Field Analyser vs _all Analyser and Query String Analyser

I have a field that stores a URL. I want to be able to search the different parts of the URL (delimited by /). Currently, none of the built in analysers split the URL up as I want, so I'm thinking about engaging a pattern tokeniser and using that to analyse URLs.

eg: https://www.domain.com/part1/user@site/part2/part3.jpg gets split into terms:

  • https
  • www.domain.com
  • part1
  • user
  • site
  • part2
  • part3

I want it to get split into:

  • https
  • www.domain.com
  • part1
  • user@site
  • part2
  • part3.jpg

so I'm thinking that a patter tokenizer splitting on / should do it.

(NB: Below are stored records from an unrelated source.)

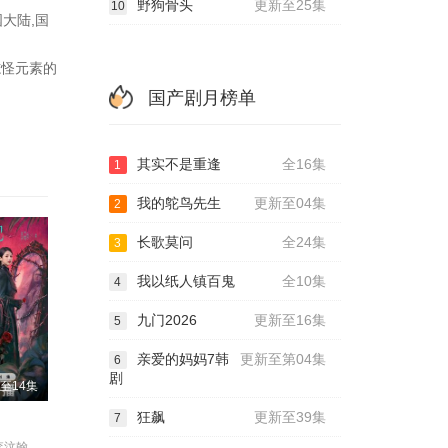
野狗骨头
更新至25集
10
大陆,国
志怪元素的
国产剧月榜单
其实不是重逢
全16集
1
我的鸵鸟先生
更新至04集
2
长歌莫问
全24集
3
我以纸人镇百鬼
全10集
4
九门2026
更新至16集
5
亲爱的妈妈7韩
更新至第04集
6
剧
至14集
狂飙
更新至39集
7
鹤男,李牧芸,李汶翰,李泊文,郭天祺,徐新驰,孙思凡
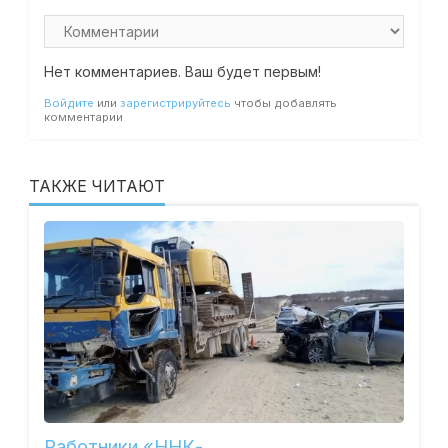
Нет комментариев. Ваш будет первым!
Войдите
или
зарегистрируйтесь
чтобы добавлять
комментарии
ТАКЖЕ ЧИТАЮТ
Работники «ННК-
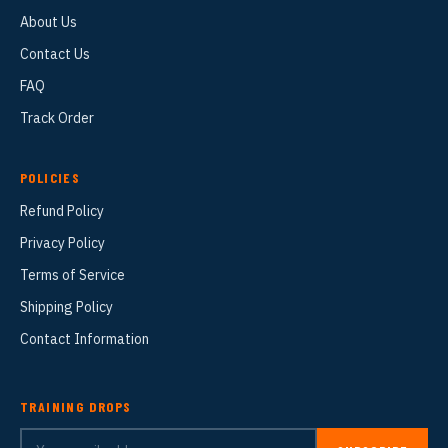
About Us
Contact Us
FAQ
Track Order
POLICIES
Refund Policy
Privacy Policy
Terms of Service
Shipping Policy
Contact Information
TRAINING DROPS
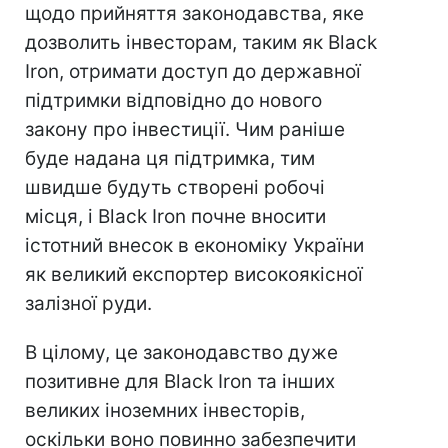
щодо прийняття законодавства, яке
дозволить інвесторам, таким як Black
Iron, отримати доступ до державної
підтримки відповідно до нового
закону про інвестиції. Чим раніше
буде надана ця підтримка, тим
швидше будуть створені робочі
місця, і Black Iron почне вносити
істотний внесок в економіку України
як великий експортер високоякісної
залізної руди.
В цілому, це законодавство дуже
позитивне для Black Iron та інших
великих іноземних інвесторів,
оскільки воно повинно забезпечити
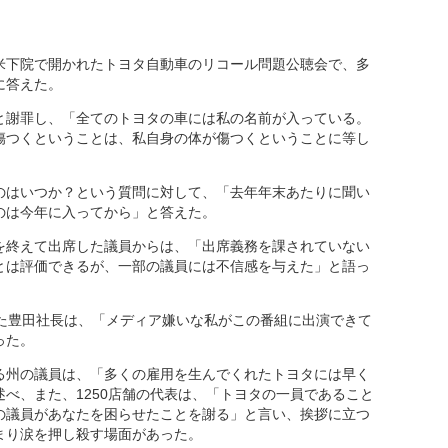
米下院で開かれたトヨタ自動車のリコール問題公聴会で、多
に答えた。
と謝罪し、「全てのトヨタの車には私の名前が入っている。
傷つくということは、私自身の体が傷つくということに等し
のはいつか？という質問に対して、「去年年末あたりに聞い
のは今年に入ってから」と答えた。
を終えて出席した議員からは、「出席義務を課されていない
とは評価できるが、一部の議員には不信感を与えた」と語っ
した豊田社長は、「メディア嫌いな私がこの番組に出演できて
った。
る州の議員は、「多くの雇用を生んでくれたトヨタには早く
べ、また、1250店舗の代表は、「トヨタの一員であること
の議員があなたを困らせたことを謝る」と言い、挨拶に立つ
まり涙を押し殺す場面があった。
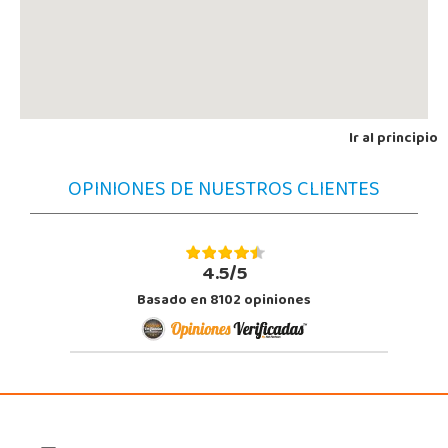
Ir al principio
OPINIONES DE NUESTROS CLIENTES
4.5/5
Basado en 8102 opiniones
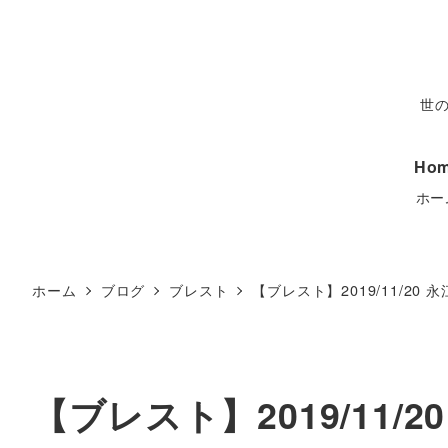
世
Ho
ホー
ホーム
ブログ
ブレスト
【ブレスト】2019/11/
【ブレスト】2019/11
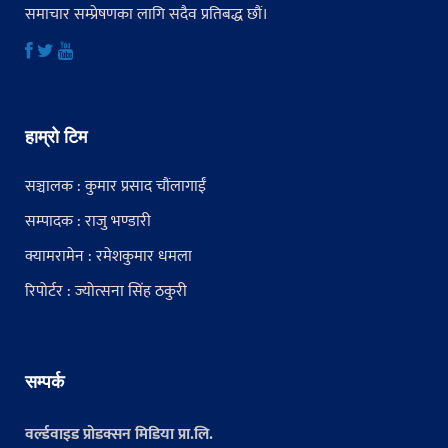
समाचार सम्प्रेषणका लागि सदैव प्रतिबद्ध छौं।
हाम्रो टिम
सञ्चालक : कुमार प्रसाद चौंलागाईं
सम्पादक : राजु भण्डारी
क्यामरामेन : रमेशकुमार धमला
रिपोर्टर : ज्योत्सना सिंह ठकुरी
सम्पर्क
वर्ल्डवाइड प्रोडक्सन मिडिया प्रा.लि.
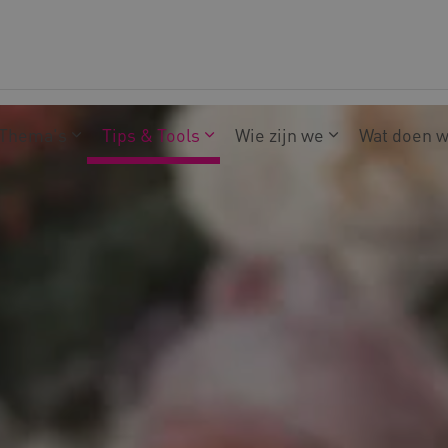
Thema's
Tips & Tools
Wie zijn we
Wat doen 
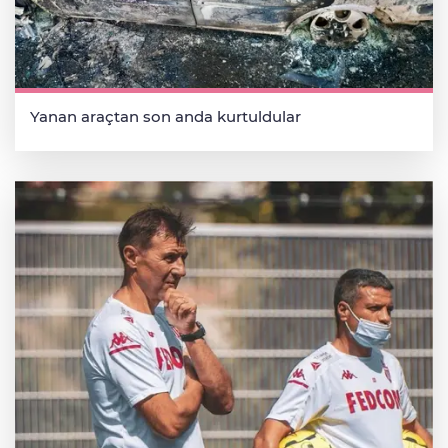
Yanan araçtan son anda kurtuldular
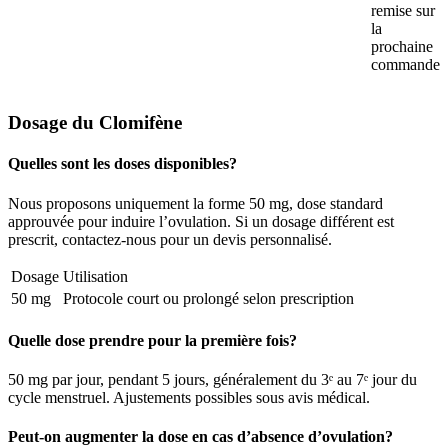
remise sur
la
prochaine
commande
Dosage du Clomifène
Quelles sont les doses disponibles?
Nous proposons uniquement la forme 50 mg, dose standard
approuvée pour induire l’ovulation. Si un dosage différent est
prescrit, contactez-nous pour un devis personnalisé.
Dosage
Utilisation
50 mg
Protocole court ou prolongé selon prescription
Quelle dose prendre pour la première fois?
50 mg par jour, pendant 5 jours, généralement du 3ᵉ au 7ᵉ jour du
cycle menstruel. Ajustements possibles sous avis médical.
Peut-on augmenter la dose en cas d’absence d’ovulation?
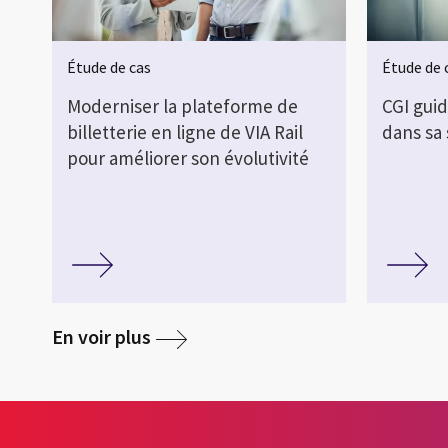
Étude de cas
Étude de 
Moderniser la plateforme de
CGI gui
billetterie en ligne de VIA Rail
dans sa
pour améliorer son évolutivité
En voir plus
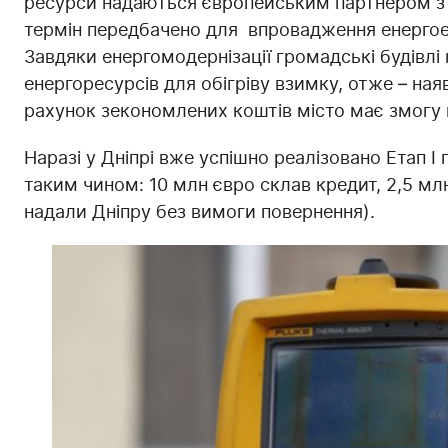
ресурси надаються європейським партнером з 
термін передбачено для впровадження енергоеф
Завдяки енергомодернізації громадські будівл
енергоресурсів для обігріву взимку, отже – ная
рахунок зекономлених коштів місто має змогу 
Наразі у Дніпрі вже успішно реалізовано Етап І
таким чином: 10 млн євро склав кредит, 2,5 мл
надали Дніпру без вимоги повернення).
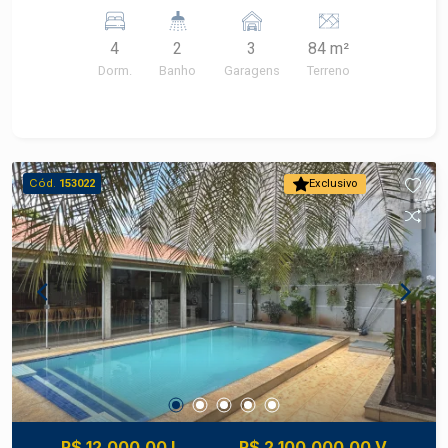
com armário - 2 banheiros
4
2
3
84 m²
Dorm.
Banho
Garagens
Terreno
Cód.
153022
Exclusivo
R$ 12.000,00 L
R$ 2.100.000,00 V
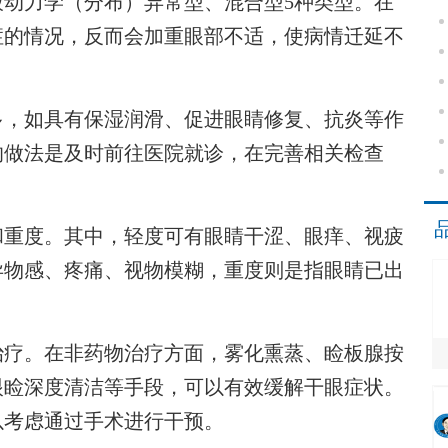
动力学（分布）异常型、混合型5种类型。在
症的情况，反而会加重眼部不适，使病情迁延不
，如具有保湿润滑、促进眼睛修复、抗炎等作
的做法是及时前往医院就诊，在完善相关检查
重度。其中，轻度可有眼睛干涩、眼痒、视疲
异物感、疼痛、视物模糊，重度则是指眼睛已出
疗。在非药物治疗方面，雾化熏蒸、睑板腺按
眼睑深度清洁等手段，可以有效缓解干眼症状。
以考虑通过手术进行干预。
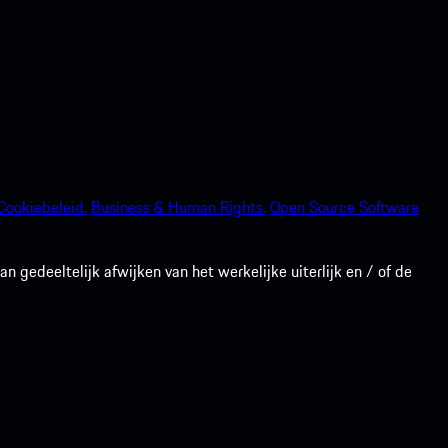
Cookiebeleid.
Business & Human Rights.
Open Source Software
gedeeltelijk afwijken van het werkelijke uiterlijk en / of de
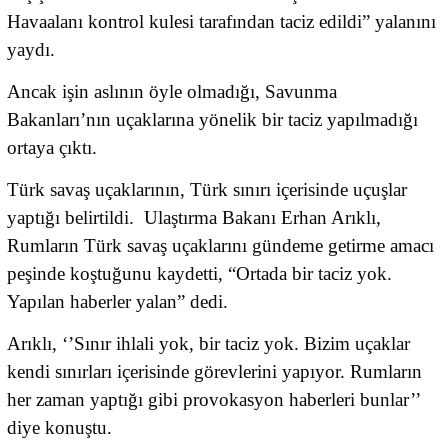
Havaalanı kontrol kulesi tarafından taciz edildi” yalanını
yaydı.
Ancak işin aslının öyle olmadığı, Savunma
Bakanları’nın uçaklarına yönelik bir taciz yapılmadığı
ortaya çıktı.
Türk savaş uçaklarının, Türk sınırı içerisinde uçuşlar
yaptığı belirtildi. Ulaştırma Bakanı Erhan Arıklı,
Rumların Türk savaş uçaklarını gündeme getirme amacı
peşinde koştuğunu kaydetti, “Ortada bir taciz yok.
Yapılan haberler yalan” dedi.
Arıklı, ‘’Sınır ihlali yok, bir taciz yok. Bizim uçaklar
kendi sınırları içerisinde görevlerini yapıyor. Rumların
her zaman yaptığı gibi provokasyon haberleri bunlar’’
diye konuştu.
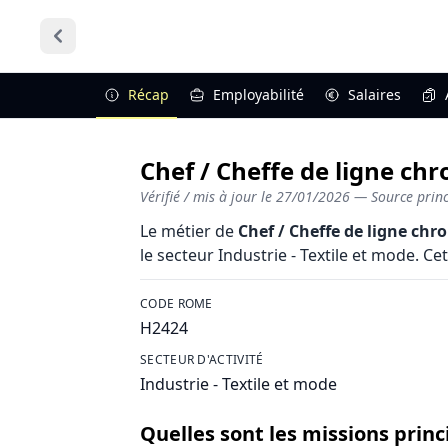
Récap
Employabilité
Salaires
Chef / Cheffe de ligne chr
Vérifié / mis à jour le
27/01/2026
— Source princi
Le métier de
Chef / Cheffe de ligne chr
le secteur Industrie - Textile et mode. Ce
CODE ROME
H2424
SECTEUR D'ACTIVITÉ
Industrie - Textile et mode
Quelles sont les missions princ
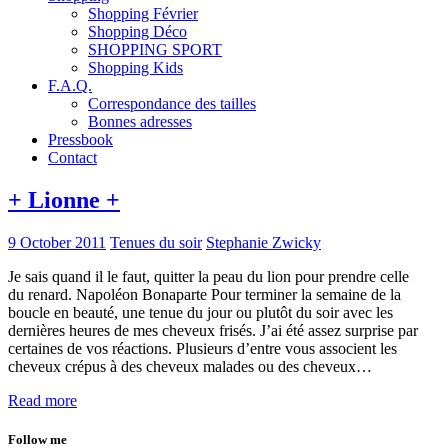
Shopping Février
Shopping Déco
SHOPPING SPORT
Shopping Kids
F.A.Q.
Correspondance des tailles
Bonnes adresses
Pressbook
Contact
+ Lionne +
9 October 2011
Tenues du soir
Stephanie Zwicky
Je sais quand il le faut, quitter la peau du lion pour prendre celle
du renard. Napoléon Bonaparte Pour terminer la semaine de la
boucle en beauté, une tenue du jour ou plutôt du soir avec les
dernières heures de mes cheveux frisés. J’ai été assez surprise par
certaines de vos réactions. Plusieurs d’entre vous associent les
cheveux crépus à des cheveux malades ou des cheveux…
Read more
Follow me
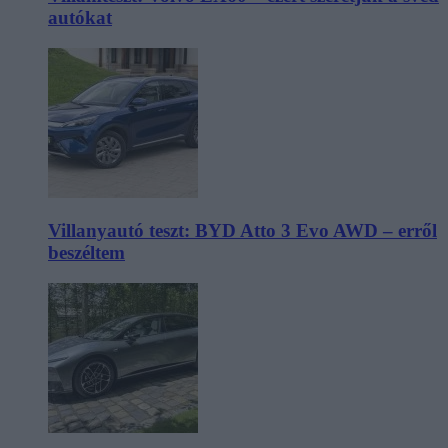
autókat
Villanyautó teszt: BYD Atto 3 Evo AWD – erről
beszéltem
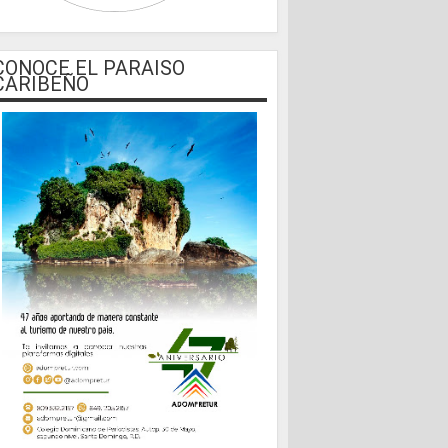
CONOCE EL PARAISO
CARIBEÑO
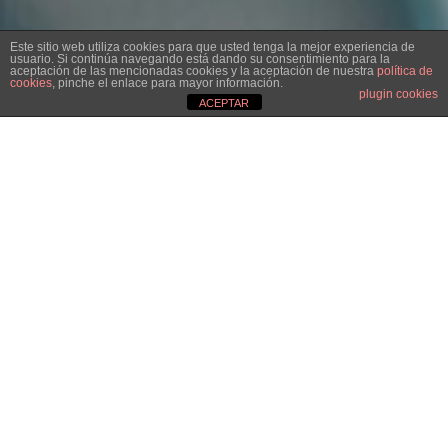
Este sitio web utiliza cookies para que usted tenga la mejor experiencia de
usuario. Si continúa navegando está dando su consentimiento para la
aceptación de las mencionadas cookies y la aceptación de nuestra
política de
cookies
, pinche el enlace para mayor información.
plugin cookies
ACEPTAR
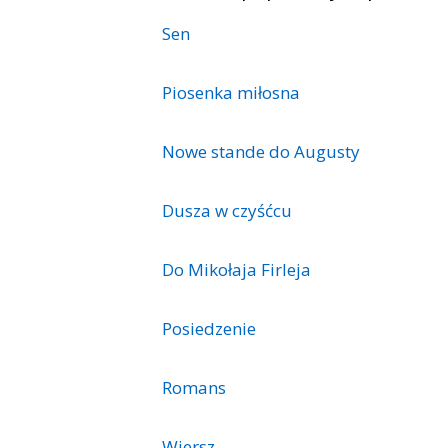
Sen
Piosenka miłosna
Nowe stande do Augusty
Dusza w czyśćcu
Do Mikołaja Firleja
Posiedzenie
Romans
Wiersz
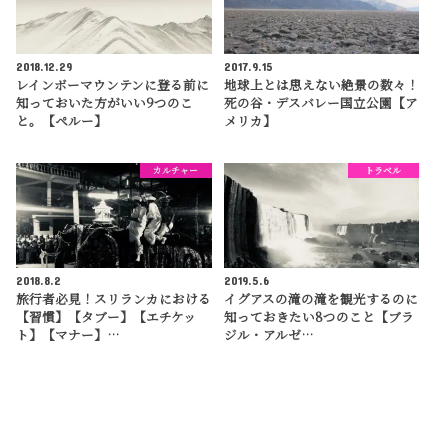
2018.12.29
2017.9.15
レインボーマウンテンに登る前に
地球上とは思えない絶景の数々！
知っておいた方がいい9つのこ
死の谷・デスバレー国立公園【ア
と。【ペルー】
メリカ】
カルチャー
トラベル
2018.8.2
2019.5.6
旅行者必見！スリランカにおける
イグアスの滝の滝を観光するのに
【習慣】【タブー】【エチケッ
知っておきたい8つのこと【ブラ
ト】【マナー】…
ジル・アルゼ…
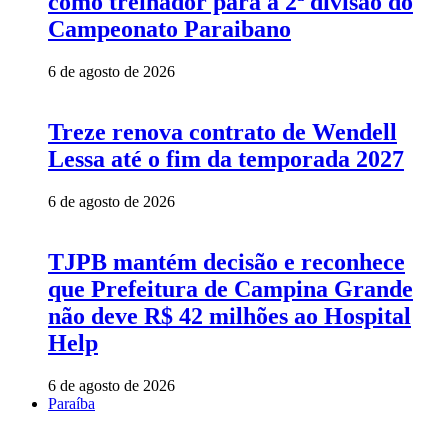
como treinador para a 2ª divisão do
Campeonato Paraibano
6 de agosto de 2026
Treze renova contrato de Wendell
Lessa até o fim da temporada 2027
6 de agosto de 2026
TJPB mantém decisão e reconhece
que Prefeitura de Campina Grande
não deve R$ 42 milhões ao Hospital
Help
6 de agosto de 2026
Paraíba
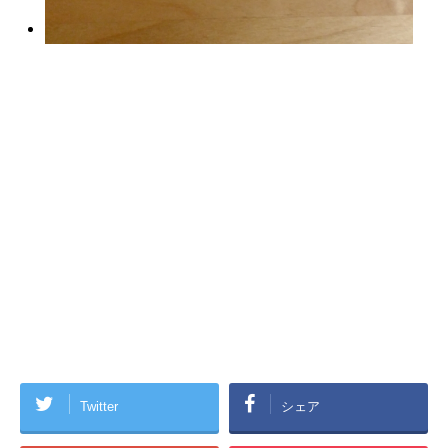
Twitter
シェア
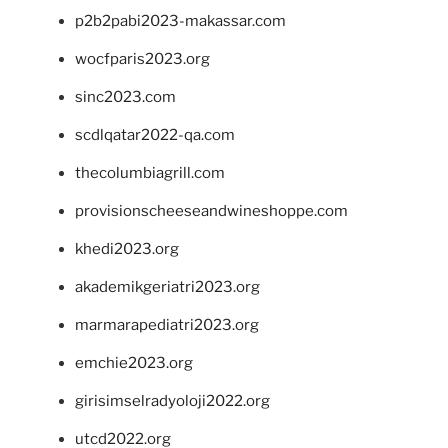
p2b2pabi2023-makassar.com
wocfparis2023.org
sinc2023.com
scdlqatar2022-qa.com
thecolumbiagrill.com
provisionscheeseandwineshoppe.com
khedi2023.org
akademikgeriatri2023.org
marmarapediatri2023.org
emchie2023.org
girisimselradyoloji2022.org
utcd2022.org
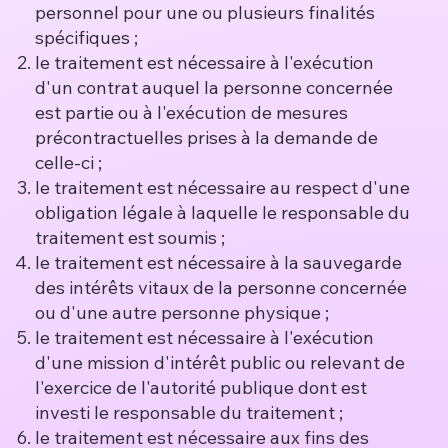
personnel pour une ou plusieurs finalités
spécifiques ;
le traitement est nécessaire à l'exécution
d'un contrat auquel la personne concernée
est partie ou à l'exécution de mesures
précontractuelles prises à la demande de
celle-ci ;
le traitement est nécessaire au respect d'une
obligation légale à laquelle le responsable du
traitement est soumis ;
le traitement est nécessaire à la sauvegarde
des intérêts vitaux de la personne concernée
ou d'une autre personne physique ;
le traitement est nécessaire à l'exécution
d'une mission d'intérêt public ou relevant de
l'exercice de l'autorité publique dont est
investi le responsable du traitement ;
le traitement est nécessaire aux fins des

However, we also let our users search the _all field (correctly or incorrectly calling it "Everything" - you get the picture).

I know that the _all field has its own analyser (in our case, I'm guessing it's the standard one as we haven't defined one). So, if we search the url field with a given value (eg: user@site) and the _all field with the same value, the results won't be the same because the analysers behave differently.

Is this correct? As I understand it, the _all field is a space-delimited aggregation of all the field values which is then analysed, rather than a list of terms generated by analysing each field using its own analyser. So querying _all with user@site will actually search terms user and site, and querying url with the same would be querying user@site (if we were to employ the pattern tokeniser, as before).

I just want to make sure that I haven't misunderstood anything and my surmise is correct.

Thanks for your help!

This topic was automatically closed 28 days after the last reply. New replies are no longer allowed.